**ACTIVITY**. Using the listing below, extract each line that has the word "tirgū" in it.

(AVAILABLE DATA begins)

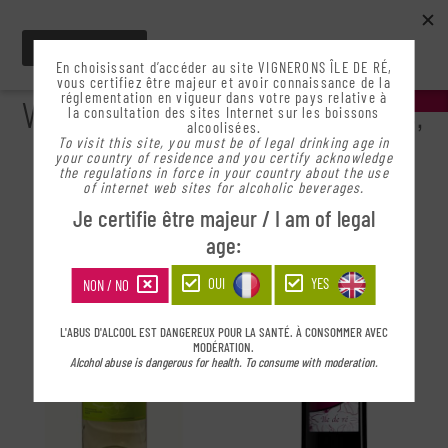
En choisissant d’accéder au site VIGNERONS ÎLE DE RÉ,
NEWSLETTER | JE
vous certifiez être majeur et avoir connaissance de la
M'INSCRIS
réglementation en vigueur dans votre pays relative à
VINS, PINEAU DES CHARENTES,
la consultation des sites Internet sur les boissons
alcoolisées.
COGNAC & EFFERVESCENT...
To visit this site, you must be of legal drinking age in
your country of residence and you certify acknowledge
the regulations in force in your country about the use
of internet web sites for alcoholic beverages.
Je certifie être majeur / I am of legal
age:
OUI
YES
NON / NO
L'ABUS D'ALCOOL EST DANGEREUX POUR LA SANTÉ. À CONSOMMER AVEC
MODÉRATION.
Alcohol abuse is dangerous for health. To consume with moderation.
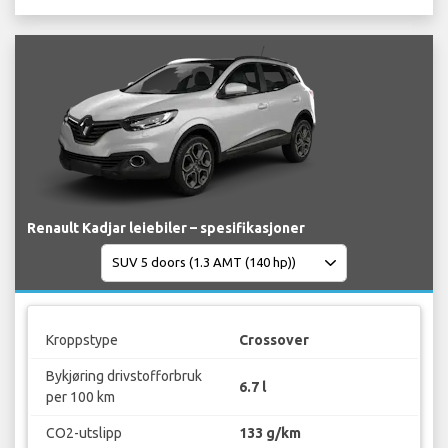
Renault Kadjar leiebiler – spesifikasjoner
Kroppstype
Crossover
Bykjøring drivstofforbruk
6.7 l
per 100 km
CO2-utslipp
133 g/km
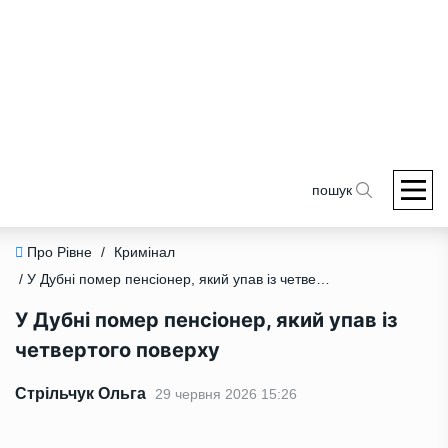
пошук
Про Рівне
/
Кримінал
/ У Дубні помер пенсіонер, який упав із четвертого поверху
У Дубні помер пенсіонер, який упав із
четвертого поверху
Стрільчук Ольга
29 червня 2026 15:26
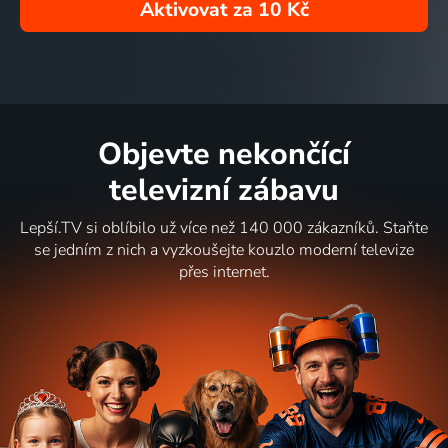
Aktivovat za
10 Kč
Objevte nekončící
televizní zábavu
Lepší.TV si oblíbilo už více než 140 000 zákazníků. Staňte
se jedním z nich a vyzkoušejte kouzlo moderní televize
přes internet.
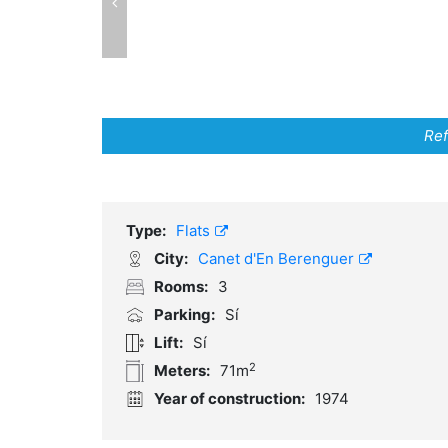
Ref
Type:
Flats
City:
Canet d'En Berenguer
Rooms:
3
Parking:
Sí
Lift:
Sí
2
Meters:
71m
Year of construction:
1974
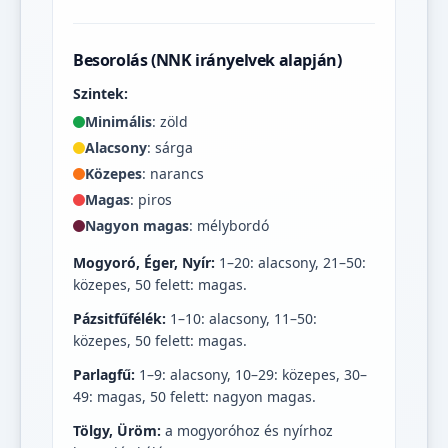
Besorolás (NNK irányelvek alapján)
Szintek:
Minimális
: zöld
Alacsony
: sárga
Közepes
: narancs
Magas
: piros
Nagyon magas
: mélybordó
Mogyoró, Éger, Nyír:
1–20: alacsony, 21–50:
közepes, 50 felett: magas.
Pázsitfűfélék:
1–10: alacsony, 11–50:
közepes, 50 felett: magas.
Parlagfű:
1–9: alacsony, 10–29: közepes, 30–
49: magas, 50 felett: nagyon magas.
Tölgy, Üröm:
a mogyoróhoz és nyírhoz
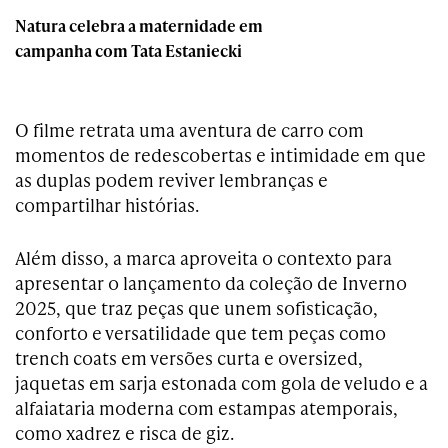
Natura celebra a maternidade em
campanha com Tata Estaniecki
O filme retrata uma aventura de carro com
momentos de redescobertas e intimidade em que
as duplas podem reviver lembranças e
compartilhar histórias.
Além disso, a marca aproveita o contexto para
apresentar o lançamento da coleção de Inverno
2025, que traz peças que unem sofisticação,
conforto e versatilidade que tem peças como
trench coats em versões curta e oversized,
jaquetas em sarja estonada com gola de veludo e a
alfaiataria moderna com estampas atemporais,
como xadrez e risca de giz.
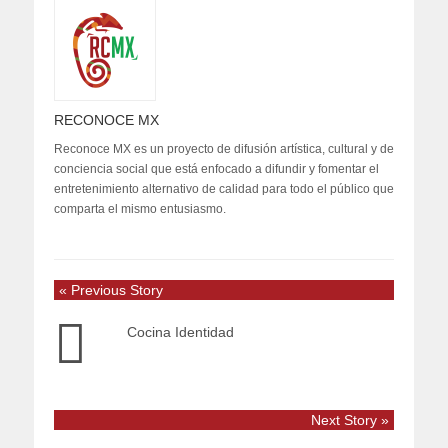
RECONOCE MX
Reconoce MX es un proyecto de difusión artística, cultural y de
conciencia social que está enfocado a difundir y fomentar el
entretenimiento alternativo de calidad para todo el público que
comparta el mismo entusiasmo.
« Previous Story
Cocina Identidad
Next Story »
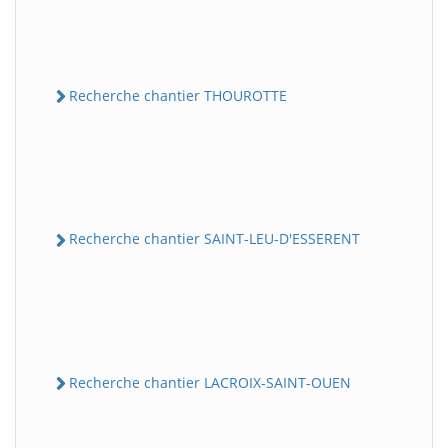
Recherche chantier THOUROTTE
Recherche chantier SAINT-LEU-D'ESSERENT
Recherche chantier LACROIX-SAINT-OUEN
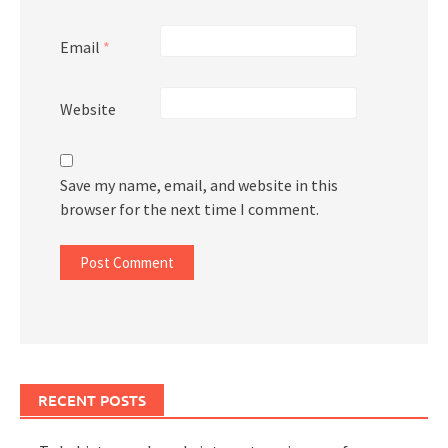
Email
*
Website
Save my name, email, and website in this
browser for the next time I comment.
RECENT POSTS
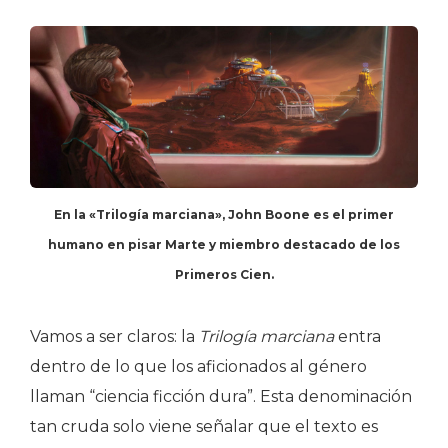
En la «Trilogía marciana», John Boone es el primer
humano en pisar Marte y miembro destacado de los
Primeros Cien.
Vamos a ser claros: la
Trilogía marciana
entra
dentro de lo que los aficionados al género
llaman “ciencia ficción dura”. Esta denominación
tan cruda solo viene señalar que el texto es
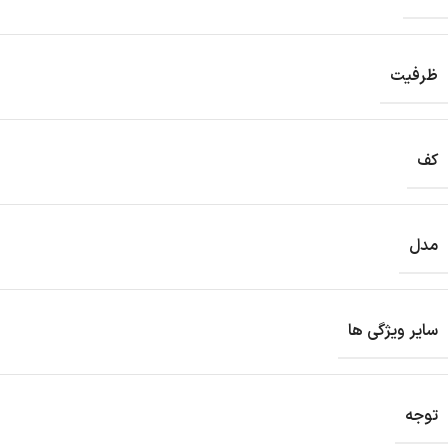
ظرفیت
کف
مدل
سایر ویژگی ها
توجه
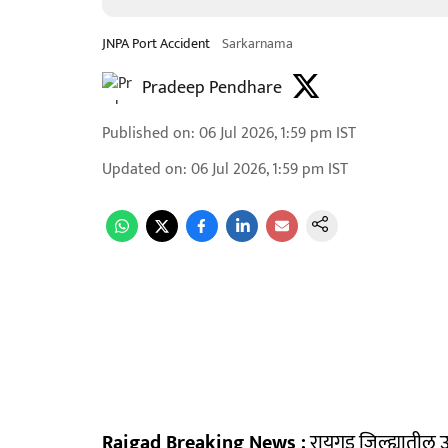
JNPA Port Accident
Sarkarnama
Pradeep Pendhare
Published on
:
06 Jul 2026, 1:59 pm
IST
Updated on
:
06 Jul 2026, 1:59 pm
IST
Raigad Breaking News :
रायगड जिल्ह्यातील 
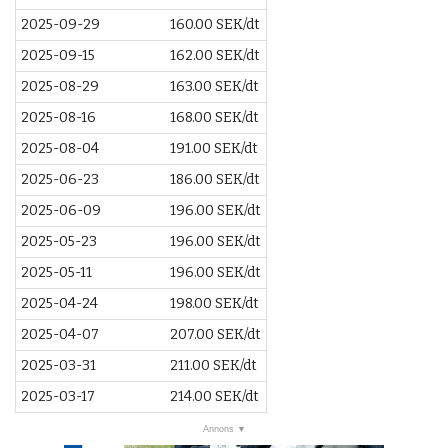
2025-09-29
160.00 SEK/dt
2025-09-15
162.00 SEK/dt
2025-08-29
163.00 SEK/dt
2025-08-16
168.00 SEK/dt
2025-08-04
191.00 SEK/dt
2025-06-23
186.00 SEK/dt
2025-06-09
196.00 SEK/dt
2025-05-23
196.00 SEK/dt
2025-05-11
196.00 SEK/dt
2025-04-24
198.00 SEK/dt
2025-04-07
207.00 SEK/dt
2025-03-31
211.00 SEK/dt
2025-03-17
214.00 SEK/dt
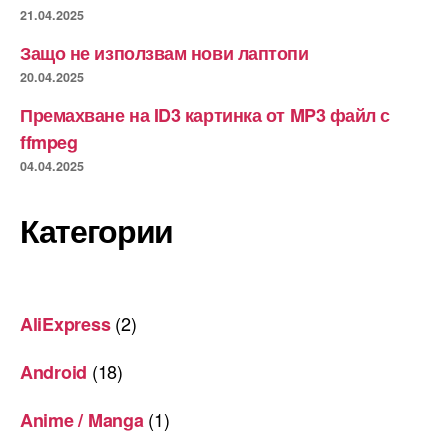
21.04.2025
Защо не използвам нови лаптопи
20.04.2025
Премахване на ID3 картинка от MP3 файл с
ffmpeg
04.04.2025
Категории
(2)
AliExpress
(18)
Android
(1)
Anime / Manga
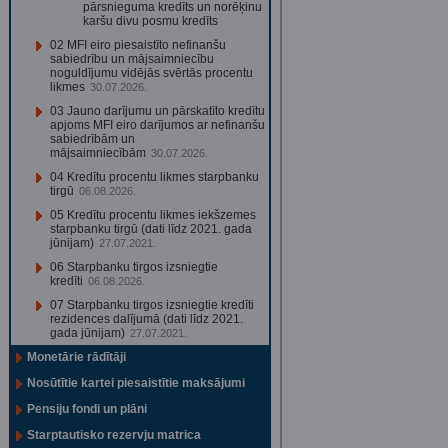
pārsnieguma kredīts un norēķinu
karšu divu posmu kredīts
02 MFI eiro piesaistīto nefinanšu
sabiedrību un mājsaimniecību
noguldījumu vidējās svērtās procentu
likmes
30.07.2026.
03 Jauno darījumu un pārskatīto kredītu
apjoms MFI eiro darījumos ar nefinanšu
sabiedrībām un
mājsaimniecībām
30.07.2026.
04 Kredītu procentu likmes starpbanku
tirgū
06.08.2026.
05 Kredītu procentu likmes iekšzemes
starpbanku tirgū (dati līdz 2021. gada
jūnijam)
27.07.2021.
06 Starpbanku tirgos izsniegtie
kredīti
06.08.2026.
07 Starpbanku tirgos izsniegtie kredīti
rezidences dalījumā (dati līdz 2021.
gada jūnijam)
27.07.2021.
Monetārie rādītāji
Nosūtītie kartei piesaistītie maksājumi
Pensiju fondi un plāni
Starptautisko rezervju matrica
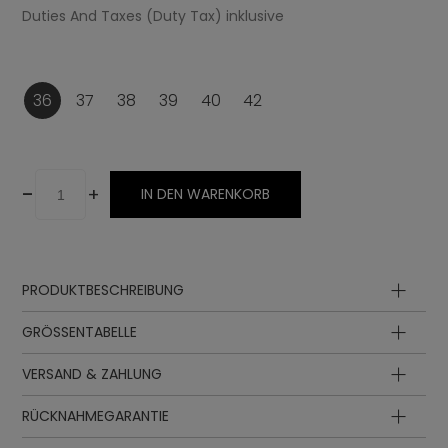
Duties And Taxes (Duty Tax) inklusive
36
37
38
39
40
42
-
+
IN DEN WARENKORB
PRODUKTBESCHREIBUNG
Besatz
GRÖSSENTABELLE
Innensohle
Sohle
VERSAND & ZAHLUNG
Innensohlenlänge
Innensohlenlänge
EUR
UK
Schnürung
in cm
in inch
RÜCKNAHMEGARANTIE
Oberteil
22.30
8.78
35
3
Futter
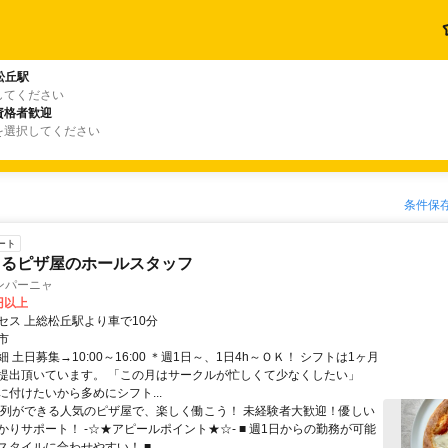
松丘駅
してください
資格者歓迎
を選択してください
条件保
ート
きるピザ屋のホールスタッフ
ンパーニャ
0円以上
セス 上総松丘駅より車で10分
市
 土日募集→10:00～16:00 ＊週1日～、1日4h～ＯＫ！ シフトは1ヶ月
提出頂いています。 「この月はサークルが忙しくて少なくしたい」
に付けたいから多めにシフト...
行列ができる人気のピザ屋で、楽しく働こう！ 未経験者大歓迎！優しい
かりサポート！ -☆★アピールポイント★☆- ■ 週1日からの勤務が可能
タイルに合わせやすい！ ■ ...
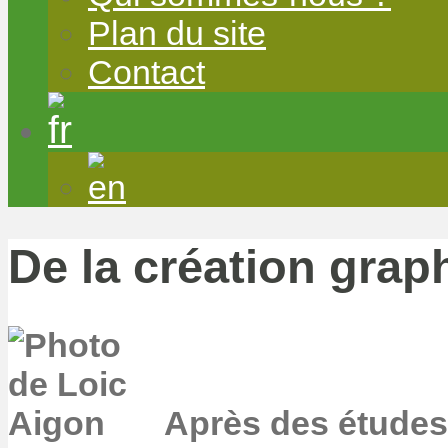
Plan du site
Contact
De la création grap
Après des études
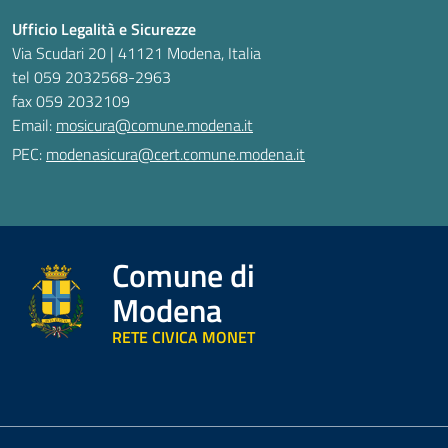
Ufficio Legalità e Sicurezze
Via Scudari 20 | 41121 Modena, Italia
tel 059 2032568-2963
fax 059 2032109
Email:
mosicura@comune.modena.it
PEC:
modenasicura@cert.comune.modena.it
Comune di
Modena
RETE CIVICA MONET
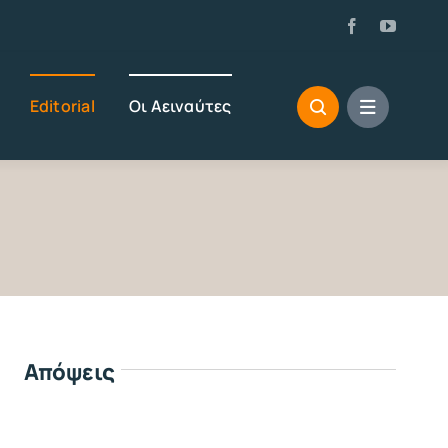
Editorial
Οι Αειναύτες
Απόψεις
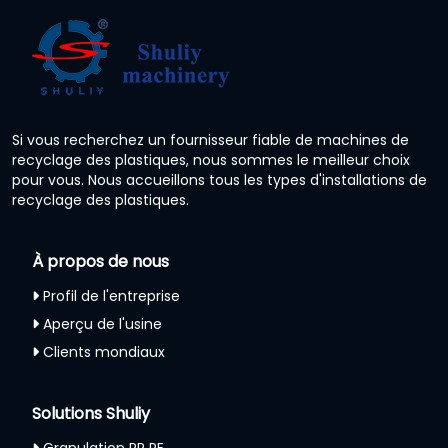
Si vous recherchez un fournisseur fiable de machines de
recyclage des plastiques, nous sommes le meilleur choix
pour vous. Nous accueillons tous les types d'installations de
recyclage des plastiques.
À propos de nous
Profil de l'entreprise
Aperçu de l'usine
Clients mondiaux
Solutions Shuliy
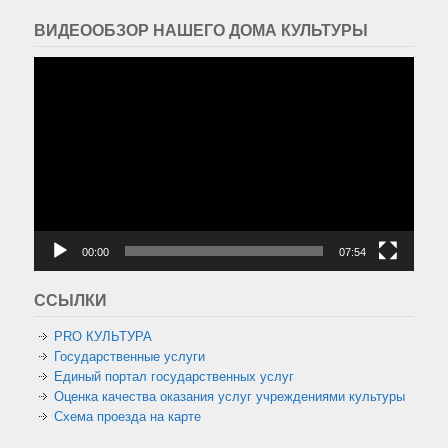
ВИДЕООБЗОР НАШЕГО ДОМА КУЛЬТУРЫ
Видеоплеер
00:00
07:54
ССЫЛКИ
PRO КУЛЬТУРА
Государственные услуги
Единый портал государственных услуг
Оценка качества оказания услуг учреждениями культуры
Схема проезда на карте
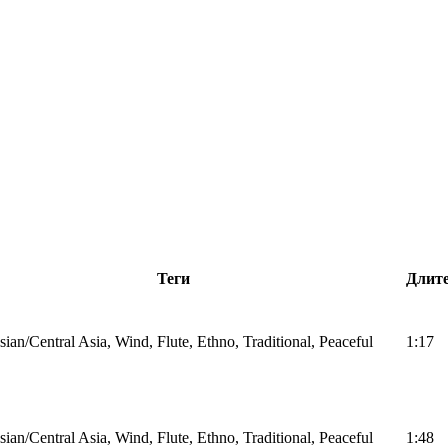
Теги
Длит
ian/Central Asia, Wind, Flute, Ethno, Traditional, Peaceful
1:17
ian/Central Asia, Wind, Flute, Ethno, Traditional, Peaceful
1:48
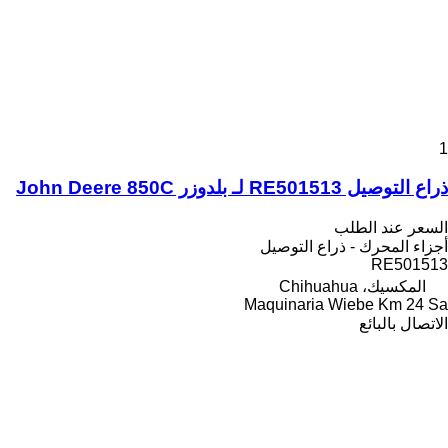
1
ذراع التوصيل RE501513 لـ بلدوزر John Deere 850C
السعر عند الطلب
أجزاء المحرك - ذراع التوصيل
RE501513
المكسيك، Chihuahua
Maquinaria Wiebe Km 24 Sa
الاتصال بالبائع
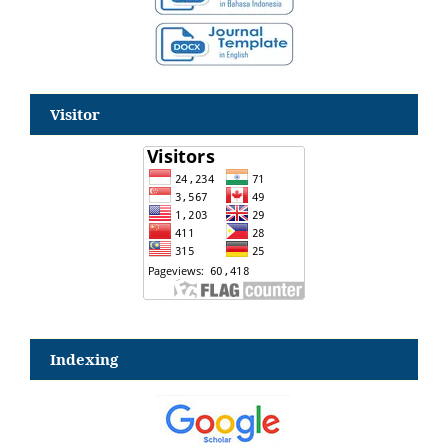
Visitor
Indexing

(AVAILABLE DATA ends)

**ANSWER**.
tirgū
starpbanku tirgū (dati līdz 2021. gada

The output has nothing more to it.